Publicado em 19 de abril de 2004
Desta vez, nada de música, cinema ou literatura; quero comemorar a mudança do tempo. Toda vez que entro no carro, faço Elis e Tom me avisarem que são as águas de março fechando o verão. Meu sangue erra de veia e se perde ao notar que a dupla está novamente adiantada. Caro Tom, nossos verões só deixam entrar o outono em meados de abril. Você talvez tenha feito a maior de nossas canções, mas errou na metereologia. Uma pena. Choveu ontem e hoje, a temperatura finalmente desabou. A longa estiagem fez com que aflorasse uma pequena parte de nossa má educação. Os jornais se encheram de fotos do Guaíba metros abaixo de seu nível. Nas margens, via-se a areia cheia de garrafas, sacos plásticos e lixo de todo gênero. Descobrimos assim que nosso belo rio serve também para esconder-nos.

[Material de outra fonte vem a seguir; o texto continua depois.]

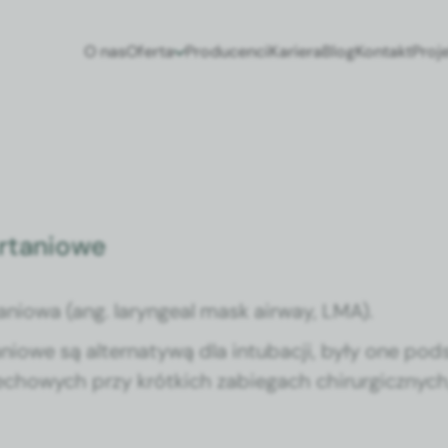
O nas
Oferta
Producenci
Kariera
Blog
Kontakt
Proj
krtaniowe
an­iowa (ang. laryn­geal mask air­way, LMA).
an­iowe są alter­naty­wą dla intubacji, były one p
­chowych przy krót­kich zab­ie­gach chirur­gicznyc
y jaką jest intubac­ja. Obec­nie mas­ki krtan­iow
w szpi­ta­lach i poza nimi oraz w innych środowiska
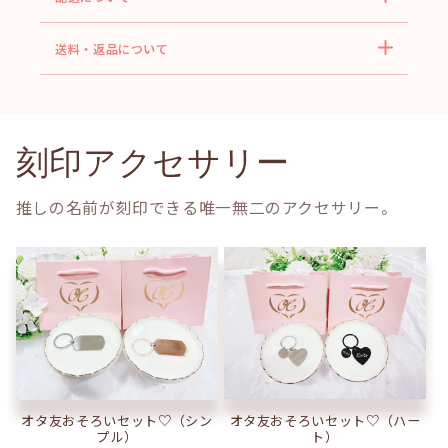
送料・返品について
刻印アクセサリー
推しの名前が刻印できる唯一無二のアクセサリー。
オタ友おそろいセット♡（ハー
オタ友おそろいセット♡（シン
ト）
プル）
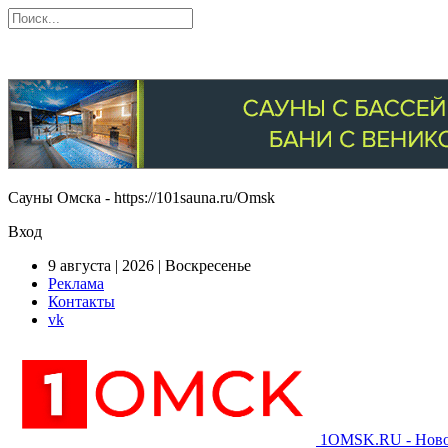
Сауны Омска - https://101sauna.ru/Omsk
Вход
9 августа | 2026 | Воскресенье
Реклама
Контакты
vk
1OMSK.RU - Новос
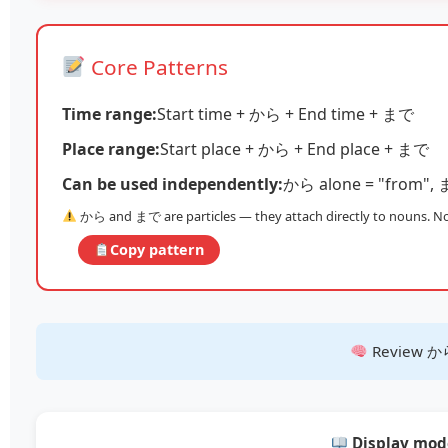
Core Patterns
Time range:
Start time + から + End time + まで
Place range:
Start place + から + End place + まで
Can be used independently:
から alone = "from", ま
から and まで are particles — they attach directly to nouns. N
Copy pattern
Review から
Display mod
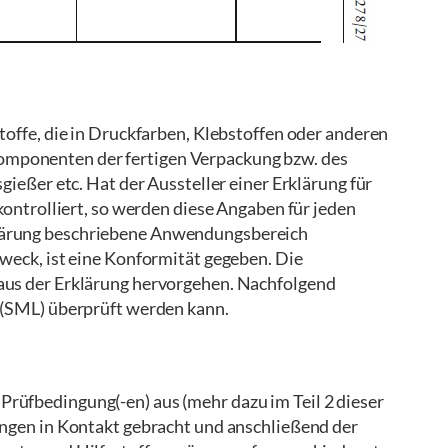
offe, die in Druckfarben, Klebstoffen oder anderen
elkomponenten der fertigen Verpackung bzw. des
ießer etc. Hat der Aussteller einer Erklärung für
ontrolliert, so werden diese Angaben für jeden
klärung beschriebene Anwendungsbereich
weck, ist eine Konformität gegeben. Die
aus der Erklärung hervorgehen. Nachfolgend
 (SML) überprüft werden kann.
rüfbedingung(-en) aus (mehr dazu im Teil 2 dieser
ungen in Kontakt gebracht und anschließend der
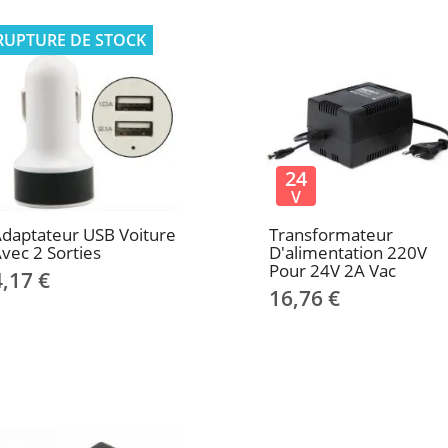
RUPTURE DE STOCK
24
V
daptateur USB Voiture
Transformateur
vec 2 Sorties
D'alimentation 220V
Pour 24V 2A Vac
4,17 €
16,76 €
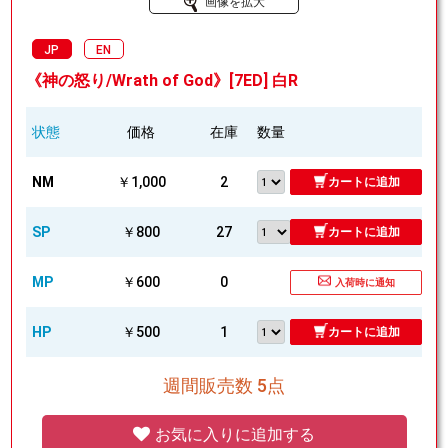
画像を拡大
JP
EN
《神の怒り/Wrath of God》[7ED] 白R
状態
価格
在庫
数量
NM
￥1,000
2
カートに追加
SP
￥800
27
カートに追加
MP
￥600
0
入荷時に通知
HP
￥500
1
カートに追加
週間販売数 5点
お気に入りに追加する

Minha filha dorme a meu lado. Estava conversando e subitamente calou-se. Coisa de criança. Cubro-a com um lençol e ela geme e se encolhe, enquanto uma enorme ternura me invade. Não pediu janela aberta, ventilador, ar condicionado, nada; apenas dormiu após um domingo especialmente aventuresco. Durante o dia, não prendeu os cabelos. É a época em que sumirão as coxas e os braços das mulheres, os decotes fechar-se-ão e as roupas ficarão tão escurecidas que sentiremos falta do calor. O consolo virá com o vinho, os fondues e as sopas e, sempre que quisermos algo mais, enfrentaremos intermináveis botões, zíperes e camisetas. Também é consoladora a luz do outono – a mais bela de todas nesta latitude. Tudo isto não deixa de ser uma promessa de vida em meu coração…

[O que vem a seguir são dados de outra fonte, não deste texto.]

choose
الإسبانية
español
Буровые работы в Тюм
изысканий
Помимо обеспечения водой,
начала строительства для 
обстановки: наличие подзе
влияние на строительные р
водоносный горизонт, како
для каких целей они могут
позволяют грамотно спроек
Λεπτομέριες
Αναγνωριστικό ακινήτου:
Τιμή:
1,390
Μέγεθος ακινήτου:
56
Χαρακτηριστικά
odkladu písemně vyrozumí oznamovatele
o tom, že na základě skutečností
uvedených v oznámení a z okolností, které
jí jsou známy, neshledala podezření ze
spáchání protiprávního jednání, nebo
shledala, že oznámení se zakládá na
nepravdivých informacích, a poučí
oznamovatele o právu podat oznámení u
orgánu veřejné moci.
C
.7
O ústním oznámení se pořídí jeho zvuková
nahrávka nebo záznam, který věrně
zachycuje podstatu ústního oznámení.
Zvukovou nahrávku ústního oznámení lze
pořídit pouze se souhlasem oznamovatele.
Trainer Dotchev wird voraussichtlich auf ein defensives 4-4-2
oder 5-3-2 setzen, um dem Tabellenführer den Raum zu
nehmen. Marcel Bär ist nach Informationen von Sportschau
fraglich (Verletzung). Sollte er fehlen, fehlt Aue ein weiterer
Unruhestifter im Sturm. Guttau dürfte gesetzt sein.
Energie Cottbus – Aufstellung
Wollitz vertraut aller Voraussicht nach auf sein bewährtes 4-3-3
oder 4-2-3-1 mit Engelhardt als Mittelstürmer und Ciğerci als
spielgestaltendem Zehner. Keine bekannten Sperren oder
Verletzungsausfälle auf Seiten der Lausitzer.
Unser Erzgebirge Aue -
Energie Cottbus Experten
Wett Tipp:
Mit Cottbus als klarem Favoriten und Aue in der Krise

Não quero fazer com que meus 7 leitores salivem olhando para o monitor, mas digo-lhes que já fizemos o primeiro fondue de chocolate do ano. Sim, a Claudia é muito oportunista e nos deu esta sobremesa no almoço de domingo. Era para comer de joelhos. Não, eu não a empresto. A falta de prática nos fez perder muitas frutas dentro do chocolate e, como naquele episódio do Asterix, houve ameaças de punições e chibatadas aos faltosos.
Chega de conversa ribeira por hoje. Afinal, É a chuva chovendo, é conversa ribeira / Das águas de março, é o fim da canseira.